Every line from the one that includes "white or black" to the end of the entries should be written out exactly, with the first and last included.

= = = = =

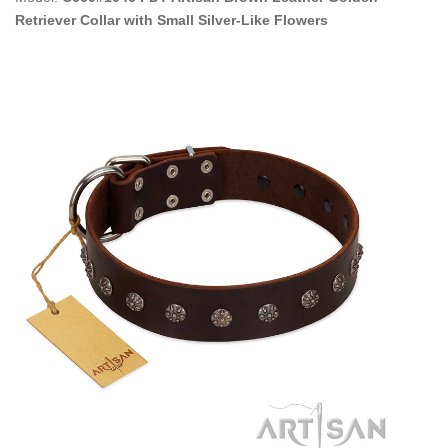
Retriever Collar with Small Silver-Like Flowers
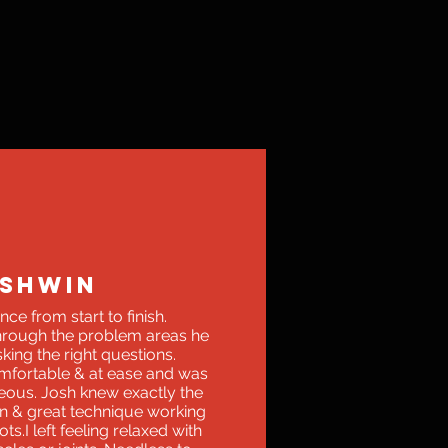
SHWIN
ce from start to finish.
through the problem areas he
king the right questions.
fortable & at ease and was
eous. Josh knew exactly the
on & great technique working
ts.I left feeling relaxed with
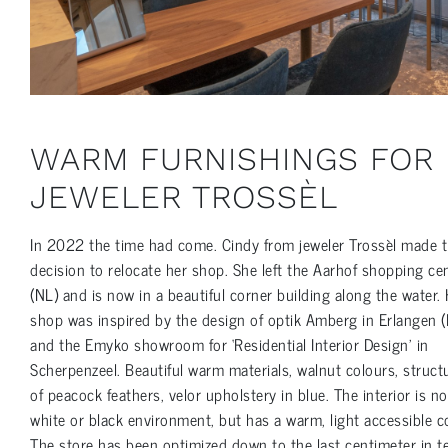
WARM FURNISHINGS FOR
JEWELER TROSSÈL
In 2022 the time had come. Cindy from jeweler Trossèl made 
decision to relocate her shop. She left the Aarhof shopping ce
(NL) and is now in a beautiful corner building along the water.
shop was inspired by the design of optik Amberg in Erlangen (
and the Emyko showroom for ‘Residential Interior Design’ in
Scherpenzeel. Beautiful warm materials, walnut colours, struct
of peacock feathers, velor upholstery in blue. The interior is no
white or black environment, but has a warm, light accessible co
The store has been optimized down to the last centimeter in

= = = = =

> _TASK ANSWER_
white or black environment, but has a warm, light accessible co
The store has been optimized down to the last centimeter in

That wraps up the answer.